R. v. Millard and Smich, 2016 ONSC 2236
CITATION: R. v. Millard and Smich, 2016 ONSC 2236
COURT FILE NO.: 14-4348
DATE: 2016/04/04
ONTARIO
SUPERIOR COURT OF JUSTICE
B E T W E E N:
HER MAJESTY THE QUEEN Crown
A. Leitch on behalf of the Crown
- and -
DELLEN MILLARD Accused
R. Pillay and N. Sachak on behalf of D. Millard
- and –
MARK SMICH Accused
T. Dungey and J. Trehearne on behalf of M. Smich
HEARD: March 31, 2016
A.J. Goodman J.:
MID TRIAL WRITTEN RULING # 4 – TIMING OF POLLOCK & MORRISSON APPLICATIONS
[1] The narrow issue for consideration is the appropriate timing of an accused’s application to raise discreditable conduct or bad character evidence against his co-accused during this trial.
[2] This procedure for the introduction of this form of evidence against a co-accused at trial is referred to as a “Pollock & Morrisson” application, in reference to the case of R. v. Pollock, 2004 CanLII 16082 (ON CA), [2004] O.J. No. 2652 (C.A.).
[3] During the pre-trial motions with respect to the application to introduce other discreditable conduct, Crown counsel sought directions as to when defence counsel ought to advise the Court and all parties of any potential Pollock & Morrisson application(s) to be brought during the trial. At that time, I ruled that I would not compel defence counsel to make their respective position known, as it would be premature and some degree of unfairness could arise. The discussion of the timing and process for such application(s) was postponed to a later stage of this trial.
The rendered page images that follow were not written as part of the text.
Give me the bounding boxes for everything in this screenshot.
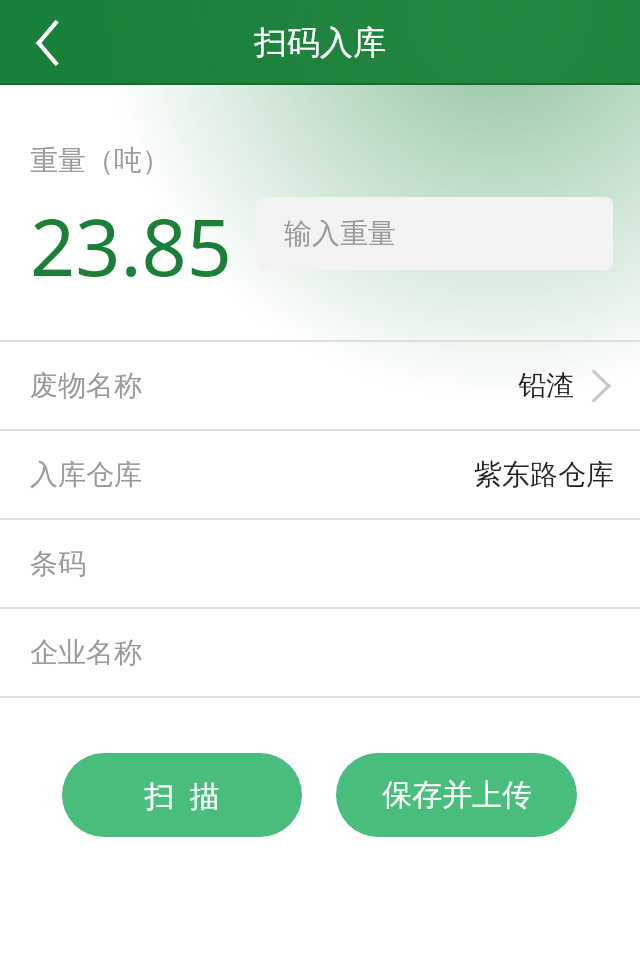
staticText: 扫码入库	[254, 22, 386, 64]
button[interactable]: 企业名称	[0, 609, 640, 696]
button[interactable]: 返回	[16, 12, 78, 74]
staticText: 条码	[30, 546, 86, 581]
staticText: 23.85	[30, 192, 232, 300]
staticText: 废物名称	[30, 368, 142, 403]
button[interactable]: 扫 描	[62, 753, 302, 837]
button[interactable]: 保存并上传	[336, 753, 577, 837]
staticText: 保存并上传	[382, 776, 532, 814]
button[interactable]: 输入重量	[256, 197, 613, 270]
button[interactable]: 废物名称	[0, 342, 640, 429]
staticText: 扫 描	[144, 775, 220, 816]
staticText: 输入重量	[284, 216, 396, 251]
staticText: 企业名称	[30, 635, 142, 670]
staticText: 铅渣	[518, 368, 574, 403]
staticText: 紫东路仓库	[474, 457, 614, 492]
staticText: 重量（吨）	[30, 143, 170, 178]
button[interactable]: 入库仓库	[0, 431, 640, 518]
button[interactable]: 条码	[0, 520, 640, 607]
staticText: 入库仓库	[30, 457, 142, 492]
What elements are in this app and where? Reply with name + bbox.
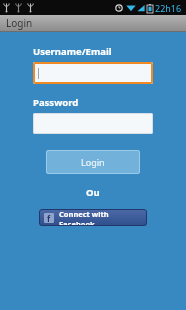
- staticText: Connect with Facebook: [59, 209, 142, 226]
- staticText: Login: [81, 156, 105, 168]
- staticText: Login: [6, 16, 33, 30]
- staticText: f: [47, 213, 51, 223]
- button[interactable]: Login: [46, 150, 140, 174]
- button[interactable]: f: [39, 209, 147, 226]
- staticText: 22h16: [155, 2, 182, 14]
- button[interactable]: [33, 62, 153, 84]
- staticText: Username/Email: [33, 45, 112, 58]
- button[interactable]: [33, 113, 153, 134]
- staticText: Ou: [86, 186, 100, 199]
- staticText: Password: [33, 96, 79, 109]
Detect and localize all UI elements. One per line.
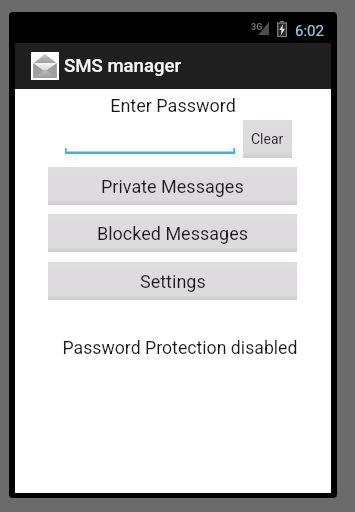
staticText: Password Protection disabled <box>22 338 337 359</box>
staticText: 6:02 <box>295 22 324 40</box>
button[interactable]: SMS manager <box>15 43 194 89</box>
staticText: Clear <box>251 131 284 147</box>
button[interactable]: Blocked Messages <box>48 214 297 252</box>
button[interactable]: Clear <box>243 120 292 158</box>
button[interactable]: Private Messages <box>48 167 297 205</box>
button[interactable]: Password field <box>65 122 235 154</box>
button[interactable]: Settings <box>48 262 297 300</box>
staticText: Enter Password <box>15 95 331 116</box>
staticText: Private Messages <box>101 176 244 197</box>
staticText: SMS manager <box>64 55 182 77</box>
staticText: 3G <box>251 22 263 33</box>
staticText: Settings <box>140 271 206 292</box>
staticText: Blocked Messages <box>97 223 248 244</box>
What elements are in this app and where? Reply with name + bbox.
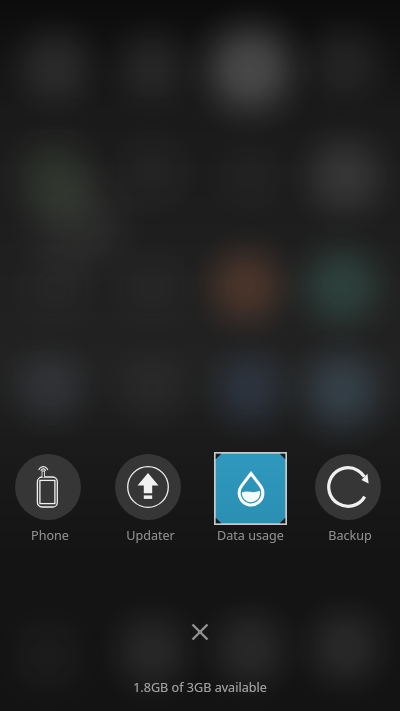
staticText: Phone <box>31 527 69 544</box>
button[interactable]: Phone <box>0 450 100 544</box>
staticText: 1.8GB of 3GB available <box>0 679 400 696</box>
staticText: Updater <box>126 527 175 544</box>
staticText: Data usage <box>217 527 284 544</box>
button[interactable]: Backup <box>300 450 400 544</box>
staticText: Backup <box>328 527 372 544</box>
button[interactable]: Updater <box>100 450 200 544</box>
button[interactable]: Data usage <box>200 450 300 544</box>
button[interactable]: Close <box>180 612 220 652</box>
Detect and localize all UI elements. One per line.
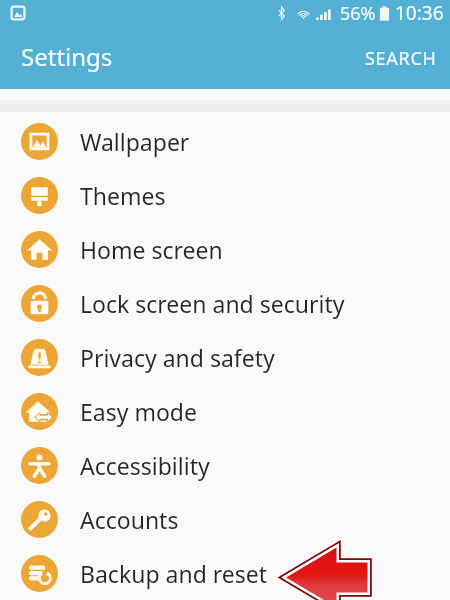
button[interactable]: Accounts: [0, 492, 450, 546]
button[interactable]: Themes: [0, 168, 450, 222]
staticText: Settings: [21, 40, 113, 73]
staticText: Accessibility: [80, 450, 210, 481]
staticText: Backup and reset: [80, 558, 268, 589]
staticText: 10:36: [395, 0, 444, 26]
staticText: SEARCH: [365, 46, 437, 71]
staticText: 56%: [340, 1, 376, 26]
button[interactable]: Lock screen and security: [0, 276, 450, 330]
staticText: Lock screen and security: [80, 288, 345, 319]
button[interactable]: Backup and reset: [0, 546, 450, 600]
staticText: Easy mode: [80, 396, 197, 427]
other: Screenshot captured: [11, 6, 25, 20]
staticText: Accounts: [80, 504, 179, 535]
staticText: Themes: [80, 180, 166, 211]
staticText: Wallpaper: [80, 126, 190, 157]
staticText: Home screen: [80, 234, 223, 265]
staticText: Privacy and safety: [80, 342, 275, 373]
button[interactable]: SEARCH: [350, 31, 450, 84]
button[interactable]: Home screen: [0, 222, 450, 276]
button[interactable]: Easy mode: [0, 384, 450, 438]
button[interactable]: Privacy and safety: [0, 330, 450, 384]
button[interactable]: Accessibility: [0, 438, 450, 492]
button[interactable]: Wallpaper: [0, 114, 450, 168]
[4] Last week, counsel for Mr. Smich sought directions as to the appropriate timing of the introduction of propensity evidence against a co-accused. After submissions, I provided direction to the parties with written reasons to follow. These are my brief Reasons.
Background:
[5] During the course of the pre-trial applications, all counsel conceded that adequate notice to the Court must be provided in advance of any request to introduce evidence of other discreditable or bad character evidence raised by one accused against his co-accused.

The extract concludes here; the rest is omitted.